• **The task**
Set down the lines below, exactly, starting at the one that contains "thoroughly with tap water. Drink water." and stopping at the last line, inclusive. Omit pictures.

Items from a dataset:
------------------------------

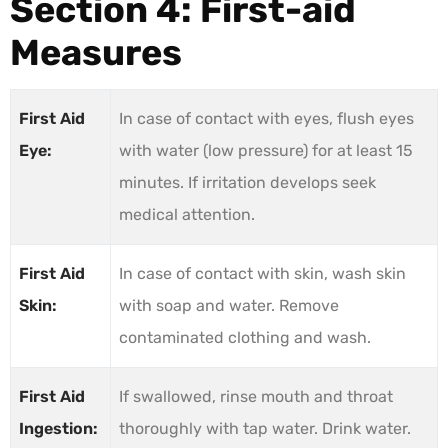
Section 4: First-aid
Measures
First Aid
In case of contact with eyes, flush eyes
Eye:
with water (low pressure) for at least 15
minutes. If irritation develops seek
medical attention.
First Aid
In case of contact with skin, wash skin
Skin:
with soap and water. Remove
contaminated clothing and wash.
First Aid
If swallowed, rinse mouth and throat
Ingestion:
thoroughly with tap water. Drink water.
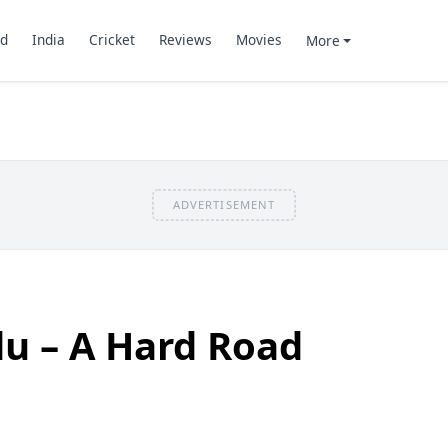
d
India
Cricket
Reviews
Movies
More
ADVERTISEMENT
u – A Hard Road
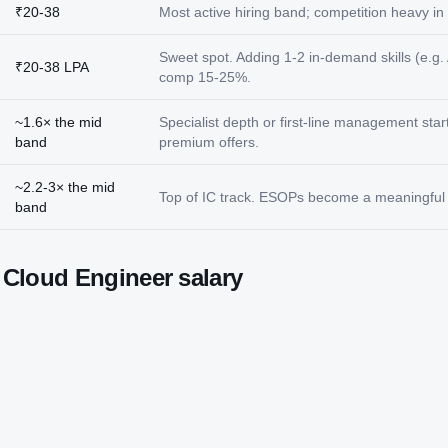
₹20-38
Most active hiring band; competition heavy in t
Sweet spot. Adding 1-2 in-demand skills (e.g. 
₹20-38 LPA
comp 15-25%.
~1.6× the mid
Specialist depth or first-line management star
band
premium offers.
~2.2-3× the mid
Top of IC track. ESOPs become a meaningful p
band
t
Cloud Engineer
salary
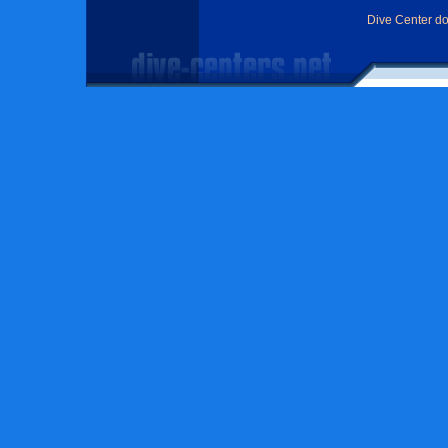
Dive Center d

------------------------------

• **Problem solution**
thoroughly with tap water. Drink water.
d
India
Cricket
Reviews
Movies
More
ADVERTISEMENT
u – A Hard Road
₹20-38
Most active hiring band; competition heavy in t
Sweet spot. Adding 1-2 in-demand skills (e.g. 
₹20-38 LPA
comp 15-25%.
~1.6× the mid
Specialist depth or first-line management star
band
premium offers.
~2.2-3× the mid
Top of IC track. ESOPs become a meaningful p
band
t
Cloud Engineer
salary
Dive Center d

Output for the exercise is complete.